Update--May 2016

April Showers did not bring May flowers for me...sadly. I've been in a rough patch lately, as many Chronically Ill people experience. Upon release from the hospital on March 11, 2016 I never really bounced back. The regimen of 3-4 Boost/Ensure a day was too much for me to handle and became less and less as the days passed until it became nearly nothing. And then hospitalization. 

Again. 

Nobody WANTS to be hospitalized, but sometimes you get a feeling that the hospital is the only place you should be. On April 22nd, that's what happened. My General Practioner decided the hospital was best and in I went. Two days in, the NG tube was placed. Two days after that, the PICC line. Clearly my situation was not improving. 

And this would be the strangest hospitalization I've ever had. 

From the time I got sick in 2010 I was given phenergan to help combat nausea and vomiting. It's always helped better than zofran and I've NEVER had trouble with it. This hospital visit, that would all change. Almost from the first time I was given it this hospital visit, I would begin to feel as though I needed to stretch but, no matter how much I stretched or which way I moved, the feeling never left. Then I would get itchy and fidgety. It was making me crazy! So they gave me Benadryl...the feeling left. The next night, it happened again, so they gave me Benadryl again...and Xanax. And the feeling left again. When my PICC line was placed, the dance continued...flush, phenergan, Benadryl, flush....I CANT BREATHE!! I grabbed my nurse so quick!! The rapid response team was called. An oxygen mask was placed. Ativan was pushed (apparently they thought I was having a panic attack or something. I wasn't. I promise you that.) I finally could breathe again. 

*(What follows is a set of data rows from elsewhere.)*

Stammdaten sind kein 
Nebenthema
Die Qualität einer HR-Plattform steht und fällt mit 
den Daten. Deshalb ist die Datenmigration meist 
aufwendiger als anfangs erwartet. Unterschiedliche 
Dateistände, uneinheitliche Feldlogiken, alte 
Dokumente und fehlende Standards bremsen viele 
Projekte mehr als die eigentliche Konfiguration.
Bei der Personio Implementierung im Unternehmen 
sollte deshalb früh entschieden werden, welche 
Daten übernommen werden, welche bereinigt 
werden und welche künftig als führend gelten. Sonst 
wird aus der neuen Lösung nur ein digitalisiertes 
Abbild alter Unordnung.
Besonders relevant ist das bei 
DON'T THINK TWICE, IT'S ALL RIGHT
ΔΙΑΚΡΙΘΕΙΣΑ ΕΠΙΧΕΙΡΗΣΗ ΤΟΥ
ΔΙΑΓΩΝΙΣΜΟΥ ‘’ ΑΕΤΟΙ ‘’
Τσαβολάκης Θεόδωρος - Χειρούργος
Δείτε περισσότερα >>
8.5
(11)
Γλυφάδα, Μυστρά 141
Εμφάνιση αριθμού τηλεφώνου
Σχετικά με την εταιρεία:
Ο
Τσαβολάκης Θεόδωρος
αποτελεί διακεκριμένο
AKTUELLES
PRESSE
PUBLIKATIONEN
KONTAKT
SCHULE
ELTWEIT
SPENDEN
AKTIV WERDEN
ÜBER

I am now listed as ALLERGY:: Phenergan 

To add to the oddity of the stay, though not terribly surprising, my blood pressure never broke 100. My baseline is 92/53. My blood pressure was 84/45, 73/35, and the like while in the hospital. Nobody had any answers for as to WHY my blood pressure was acting this way, so it still remains an unsolved mystery. 

Thankfully, after eleven days, I made it home, albeit with a PICC line and needing to use TPN, but home nonetheless. The veins on my left hand/arm are shot from either IV sticks or potassium and phenergan use, so the poor phlebotomists have their work cut out for them every time they draw blood--which is twice a week at this point. My arm looks like hamburger and feels like it's been run over, but with three heat packs and a few sticks, it MIGHT give a little blood. 

I'm hoping for the best in the coming months. My UCLA visit got moved to June 14th with the colleague of the original Doctor I was referred to see. So hopefully that goes well. I'll keep you posted. I don't know what I'm expecting when I go, but I'm going!